「裸足になって」 ©THE INK CONNECTION - HIGH SEA - CIRTA FILMS - SCOPE PICTURES FRANCE 2 CINÉMA - LES PRODUCTIONS DU CH'TIHI - SAME PLAYER, SOLAR ENTERTAINMENT

「裸足になって」 ©THE INK CONNECTION - HIGH SEA - CIRTA FILMS - SCOPE PICTURES FRANCE 2 CINÉMA - LES PRODUCTIONS DU CH'TIHI - SAME PLAYER, SOLAR ENTERTAINMENT

2023.7.21

「裸足になって」

毎週公開される新作映画、どれを見るべきか? 見ざるべきか? 毎日新聞に執筆する記者、ライターが一刀両断。褒めてばかりではありません。時には愛あるダメ出しも。複数の筆者が、それぞれの視点から鋭く評します。筆者は、勝田友巳(勝)、高橋諭治(諭)、細谷美香(細)、鈴木隆(鈴)、山口久美子(久)、倉田陶子(倉)、渡辺浩(渡)、木村光則(光)、屋代尚則(屋)、坂本高志(坂)。

アルジェリアでバレエダンサーを目指すフーリア(リナ・クードリ)は賭場での逆恨みによって男に襲われ、大けがをしてしまう。事件のショックで声も失い、夢を断たれた彼女が身を寄せたのは、さまざまな事情を抱えたろう者の女性たちが集うリハビリ施設。そこでダンスを教えることになったフーリアは、新しい一歩を踏み出していく。
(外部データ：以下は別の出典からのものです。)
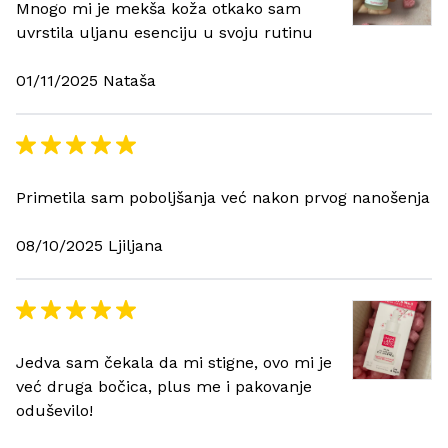
Mnogo mi je mekša koža otkako sam
uvrstila uljanu esenciju u svoju rutinu
01/11/2025 Nataša
Primetila sam poboljšanja već nakon prvog nanošenja
08/10/2025 Ljiljana
Jedva sam čekala da mi stigne, ovo mi je
već druga bočica, plus me i pakovanje
oduševilo!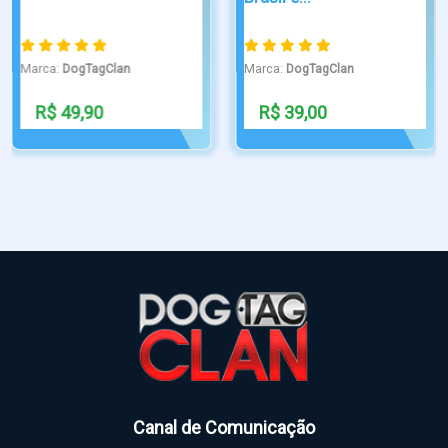
Canal de Comunicação
Receba nossas novidades por email.
Inscrever
Nosso Contato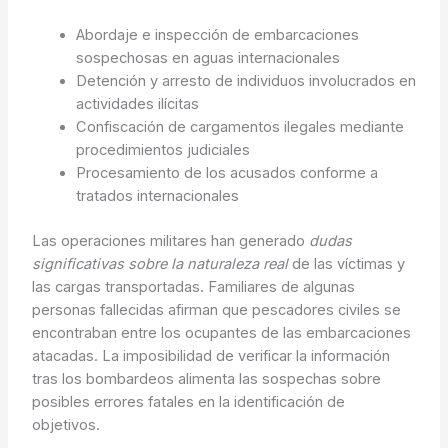
Abordaje e inspección de embarcaciones
sospechosas en aguas internacionales
Detención y arresto de individuos involucrados en
actividades ilícitas
Confiscación de cargamentos ilegales mediante
procedimientos judiciales
Procesamiento de los acusados conforme a
tratados internacionales
Las operaciones militares han generado
dudas
significativas sobre la naturaleza real
de las víctimas y
las cargas transportadas. Familiares de algunas
personas fallecidas afirman que pescadores civiles se
encontraban entre los ocupantes de las embarcaciones
atacadas. La imposibilidad de verificar la información
tras los bombardeos alimenta las sospechas sobre
posibles errores fatales en la identificación de
objetivos.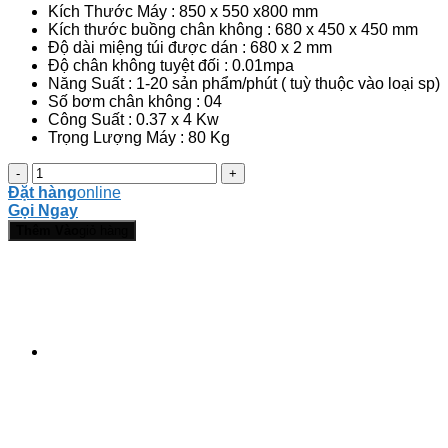
Kích Thước Máy : 850 x 550 x800 mm
28.000.000 ₫.
Kích thước buồng chân không : 680 x 450 x 450 mm
Độ dài miệng túi được dán : 680 x 2 mm
Độ chân không tuyệt đối : 0.01mpa
Năng Suất : 1-20 sản phẩm/phút ( tuỳ thuộc vào loại sp)
Số bơm chân không : 04
Công Suất : 0.37 x 4 Kw
Trọng Lượng Máy : 80 Kg
Máy
hút
Đặt hàng
online
chân
Gọi Ngay
không
Thêm Vào
giỏ hàng
chè
LD
-
680
số
lượng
監督は、「パピチャ 未来へのランウェイ」でも抑圧された社会で自分らしさを手放さずに生きようとする女性たちの戦いを描いたムニア・メドゥール。体の自由を奪われた主人公が体を使い、大切なものを失った自分を救っていく様を美しい光の中で描き出した。犯人が野放しになっているような状況はあまりにも理不尽だが、これがアルジェリアの現実なのだろう。フーリアが手話を取り入れた振り付けを考え、新しい表現を身につけていく過程や女性たちと連帯する姿から監督の力強いメッセージが伝わってくる。製作総指揮として「コーダ あいのうた」でアカデミー賞助演男優賞を受賞したトロイ・コッツァーが参加。1時間39分。東京・新宿ピカデリー、大阪ステーションシティシネマほか。(細)

ここに注目

クラシックバレエから、心身を解放し内側から湧き上がる身体言語としてのダンスへ。女性差別や父権支配、犯罪者を野放しにする社会など、理不尽な現実を超え、女性たちは繊細かつしなやかでしたたかだ。その連帯と生命力、自由への力強い思いがほとばしるラストは圧巻。踊り自体がメッセージだ。(鈴)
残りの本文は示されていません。